• _Your objective_:
Every line below needs to be transcribed without alteration, and no image may be carried over.

[Stored records]
■ ■ ■

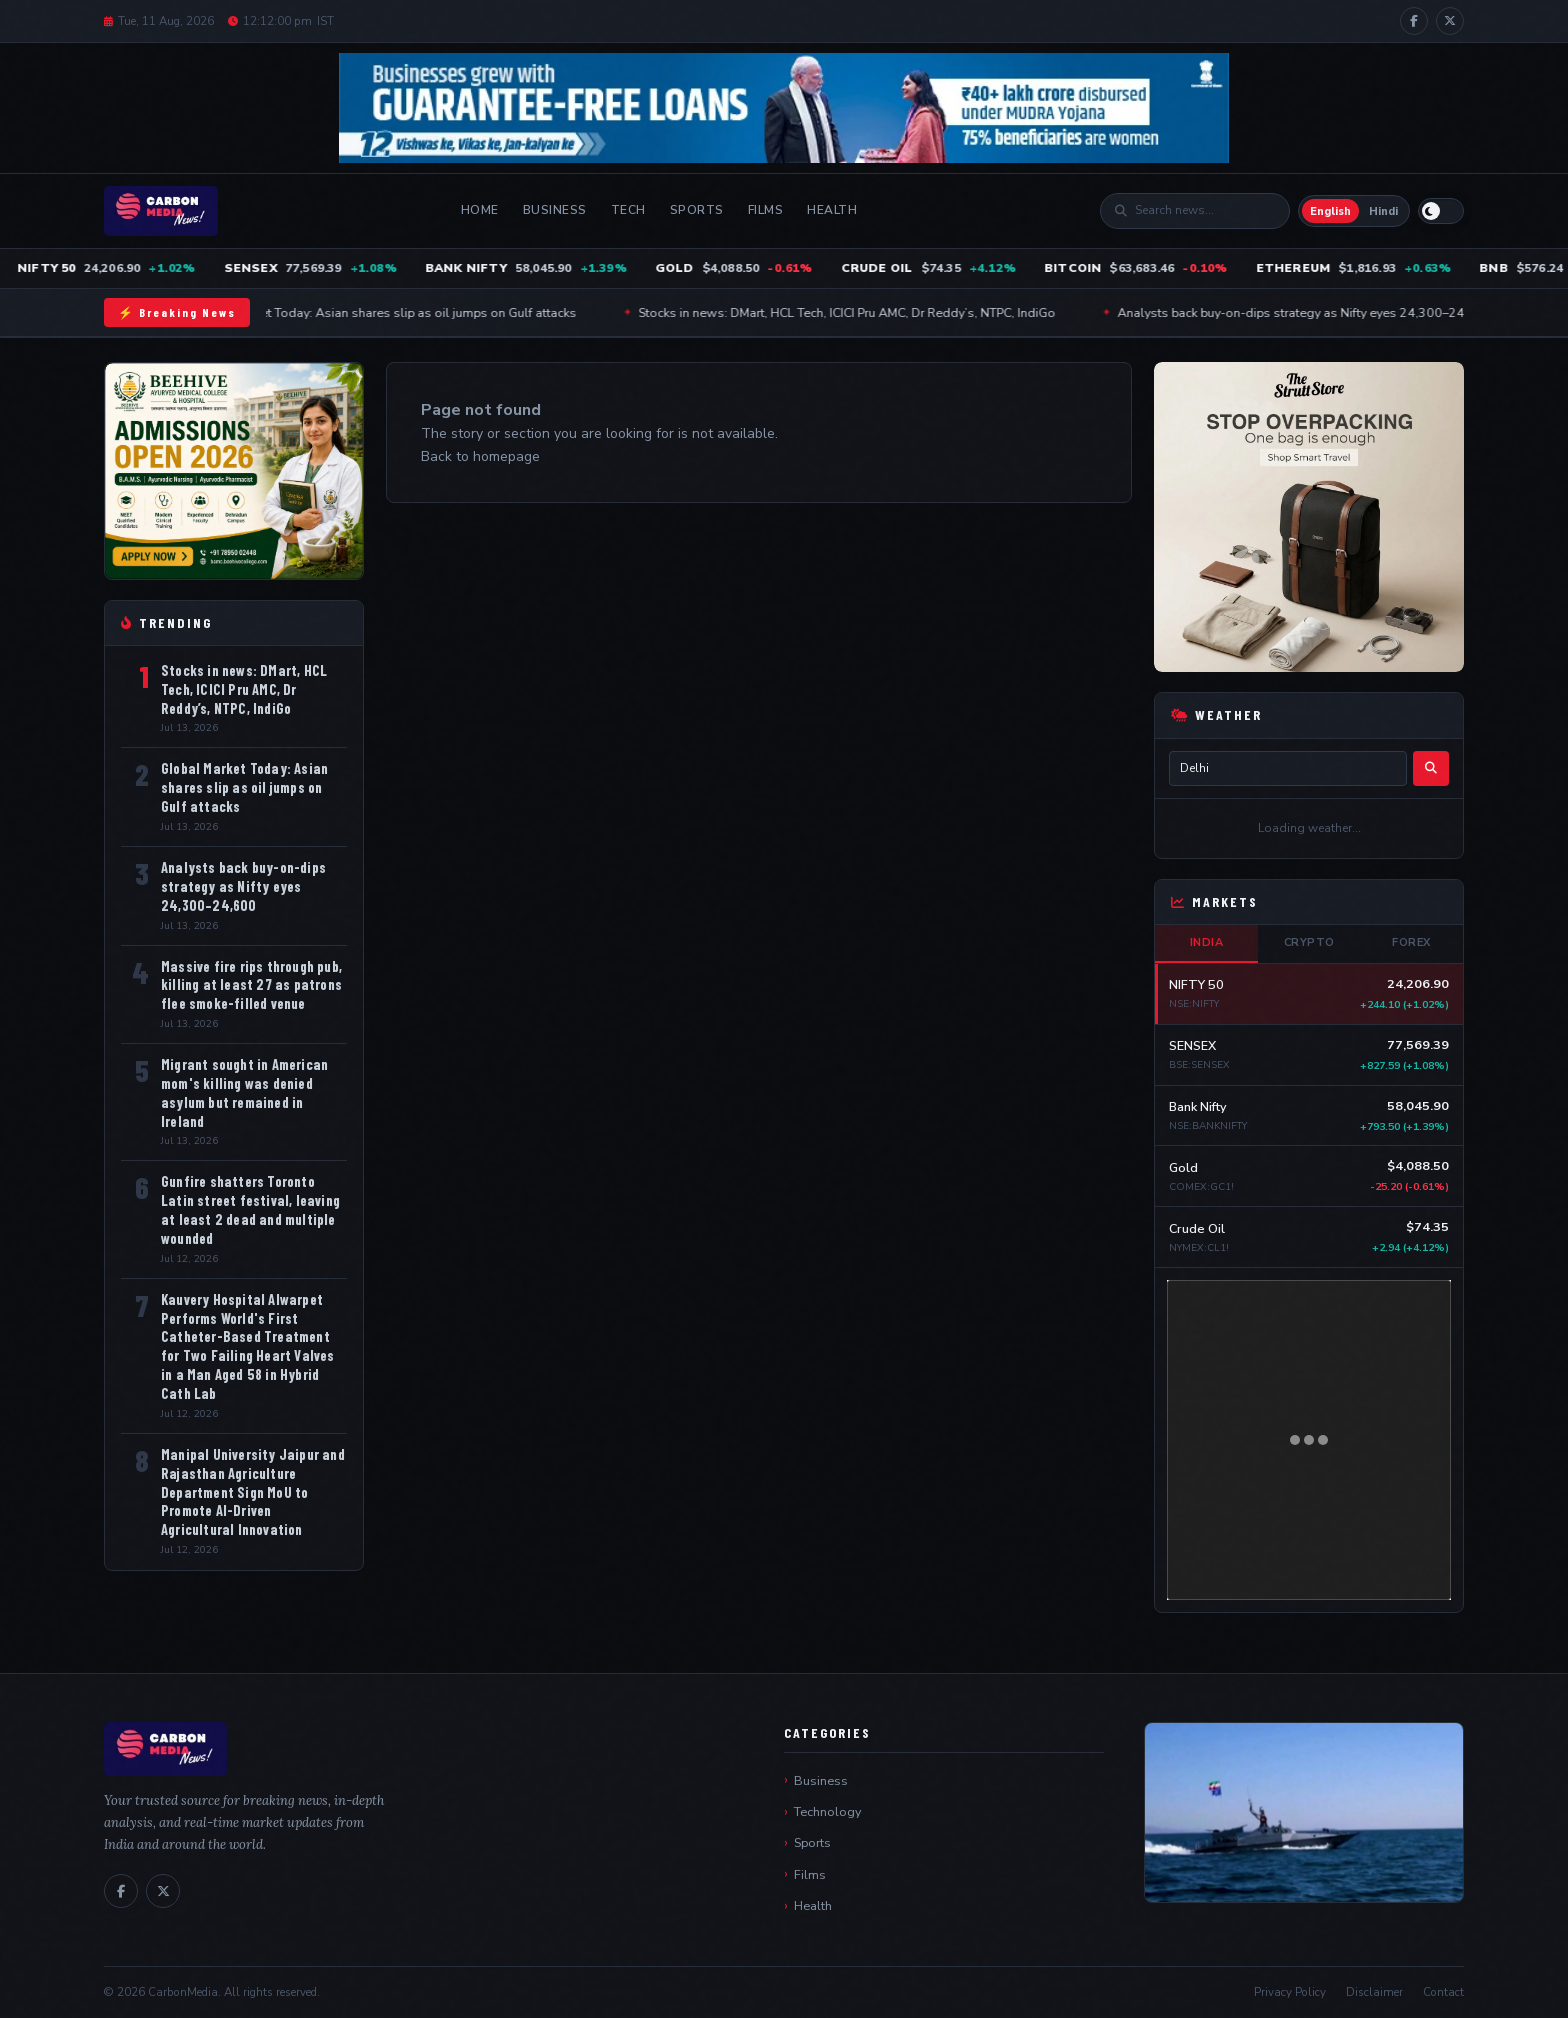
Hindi (1383, 211)
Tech (628, 210)
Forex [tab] (1411, 942)
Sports (697, 210)
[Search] (1205, 210)
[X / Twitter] (1450, 21)
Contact (1443, 1992)
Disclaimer (1374, 1992)
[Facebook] (1414, 21)
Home (480, 210)
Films (766, 210)
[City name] (1288, 768)
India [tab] (1207, 942)
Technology (827, 1811)
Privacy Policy (1290, 1992)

■ ■ ■

• _Written reply_:
Hindi (1383, 211)
Tech (628, 210)
Forex [tab] (1411, 942)
Sports (697, 210)
[Search] (1205, 210)
[X / Twitter] (1450, 21)
Contact (1443, 1992)
Disclaimer (1374, 1992)
[Facebook] (1414, 21)
Home (480, 210)
Films (766, 210)
[City name] (1288, 768)
India [tab] (1207, 942)
Technology (827, 1811)
Privacy Policy (1290, 1992)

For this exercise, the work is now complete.